7
votes

I am quite new to Clojure, although I am familiar with functional languages, mainly Scala.

I am trying to figure out what is the idiomatic way to operate on collections in Clojure. I am particularly confused by the behaviour of functions such as map.

In Scala, a great care is taken in making so that map will always return a collection of the same type of the original collection, as long as this makes sense:

List(1, 2, 3) map (2 *) == List(2, 4, 6)
Set(1, 2, 3) map (2 *) == Set(2, 4, 6)
Vector(1, 2, 3) map (2 *) == Vector(2, 4, 6)

Instead, in Clojure, as far as I understand, most operations such as map or filter are lazy, even when invoked on eager data-structures. This has the weird result of making

(map #(* 2 %) [1 2 3])

a lazy-list instead of a vector.

While I prefer, in general, lazy operations, I find the above confusing. In fact, vectors guarantee certain performance characteristics that lists do not.

Say I use the result from above and append on its end. If I understand correctly, the result is not evaluated until I try to append on it, then it is evaluated and I get a list instead of a vector; so I have to traverse it to append on the end. Of course I could turn it into a vector afterwards, but this gets messy and can be overlooked.

If I understand correctly, map is polymorphic and it would not be a problem to implement is so that it returns a vector on vectors, a list on lists, a stream on streams (this time with lazy semantics) and so on.
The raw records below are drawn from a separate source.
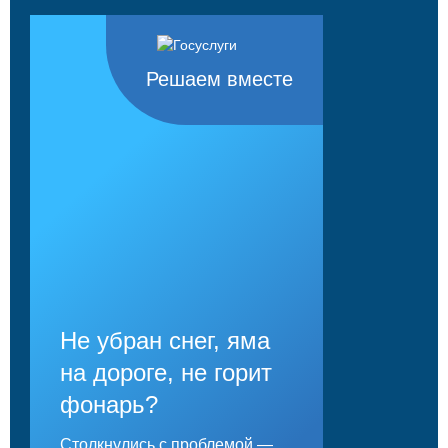
Решаем вместе
Не убран снег, яма
на дороге, не горит
фонарь?
Столкнулись с проблемой —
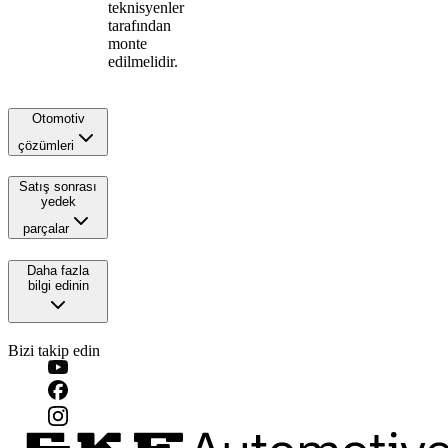
teknisyenler
tarafından
monte
edilmelidir.
Otomotiv
çözümleri
Satış sonrası
yedek
parçalar
Daha fazla
bilgi edinin
Bizi takip edin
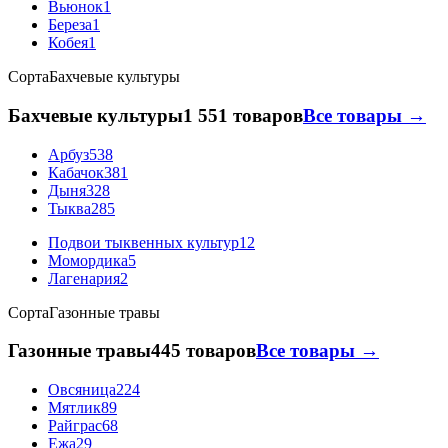
Вьюнок
1
Береза
1
Кобея
1
Сорта
Бахчевые культуры
Бахчевые культуры
1 551 товаров
Все товары →
Арбуз
538
Кабачок
381
Дыня
328
Тыква
285
Подвои тыквенных культур
12
Момордика
5
Лагенария
2
Сорта
Газонные травы
Газонные травы
445 товаров
Все товары →
Овсяница
224
Мятлик
89
Райграс
68
Ежа
29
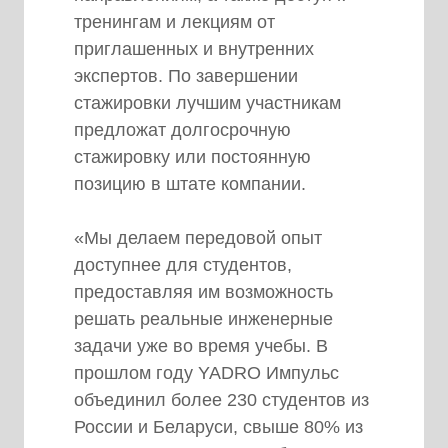
тренингам и лекциям от
приглашенных и внутренних
экспертов. По завершении
стажировки лучшим участникам
предложат долгосрочную
стажировку или постоянную
позицию в штате компании.
«Мы делаем передовой опыт
доступнее для студентов,
предоставляя им возможность
решать реальные инженерные
задачи уже во время учебы. В
прошлом году YADRO Импульс
объединил более 230 студентов из
России и Беларуси, свыше 80% из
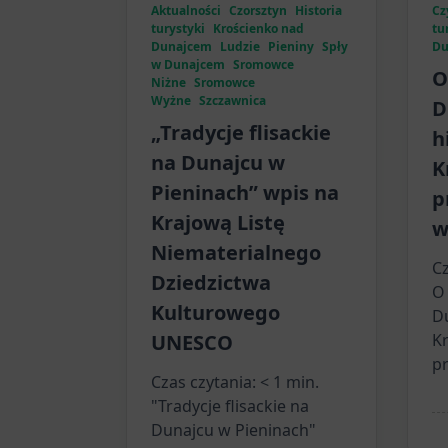
Aktualności
Czorsztyn
Historia
Czy
turystyki
Krościenko nad
tu
Dunajcem
Ludzie
Pieniny
Spły
Du
w Dunajcem
Sromowce
O
Niżne
Sromowce
Wyżne
Szczawnica
D
„Tradycje flisackie
h
na Dunajcu w
K
Pieninach” wpis na
p
Krajową Listę
w
Niematerialnego
Cz
Dziedzictwa
O
Kulturowego
Du
UNESCO
Kr
pr
Czas czytania:
< 1
min.
"Tradycje flisackie na
Dunajcu w Pieninach"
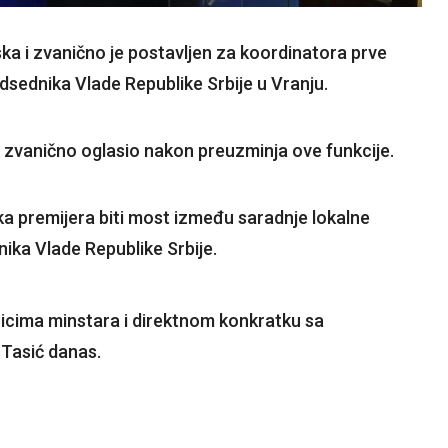
a i zvanično je postavljen za koordinatora prve
dsednika Vlade Republike Srbije u Vranju.
t zvanično oglasio nakon preuzminja ove funkcije.
ka premijera biti most između saradnje lokalne
ika Vlade Republike Srbije.
icima minstara i direktnom konkratku sa
 Tasić danas.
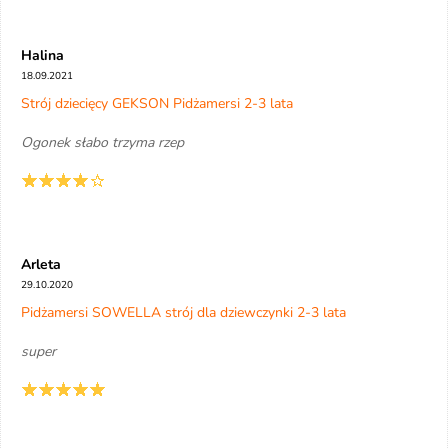
Halina
18.09.2021
Strój dziecięcy GEKSON Pidżamersi 2-3 lata
Ogonek słabo trzyma rzep
Arleta
29.10.2020
Pidżamersi SOWELLA strój dla dziewczynki 2-3 lata
super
I think I am missing something about the basic design of Clojure and its idioms.

What is the reason basic operations on clojure data structures do not preverse the structure?

1
Look at the source code for map. Map doesn't care about the type of the collection. You could build a macro on top of map that remembered the type of the collection, and converted the collection to that type at the end. github.com/clojure/clojure/blob/master/src/clj/clojure/core/…Diego Basch
Take a look at clojure.algo.generic.functor/fmap in github.com/clojure/algo.generic for a map implementation that preserves the input type.Alex

1 Answers

7
votes

In Clojure many functions are based on the Seq abstraction. The benefit of this approach is that you don't have to write a function for every different collection type - as long as your collection can be viewed as a sequence (things with a head and possibly a tail), you can use it with all of the seq functions. Functions that take seqs and output seqs are much more composable and thus re-usable than functions that limit their use to a certain collection type. When writing your own function on seq you don't need to handle special cases like: if the user gives me a vector, I have to return a vector, etc. Your function will fit in just as good inside the seq pipeline as any other seq function.

The reason that map returns a lazy seq is a design choice. In Clojure lazyness is the default for many of these functional constructions. If you want to have other behavior, like parallelism without intermediate collections, take a look at the reducers library: http://clojure.com/blog/2012/05/08/reducers-a-library-and-model-for-collection-processing.html

As far as performance goes, map always has to apply a function n times on a collection, from the first to the last element, so its performance will always be O(n) or worse. In this case vector or list makes no difference. The possible benefit that laziness would give you is when you would only consume the first part of the list. If you must append something to the end of map's output, a vector is indeed more efficient. You can use mapv (added in Clojure 1.4) in this case: it takes in a collection and will output a vector. I would say, only worry about these performance optimizations if you have a very good reason for it. Most of the time it's not worth it.

Read more about the seq abstraction here: http://clojure.org/sequences

Another vector-returning higher order function that was added in Clojure 1.4 is filterv.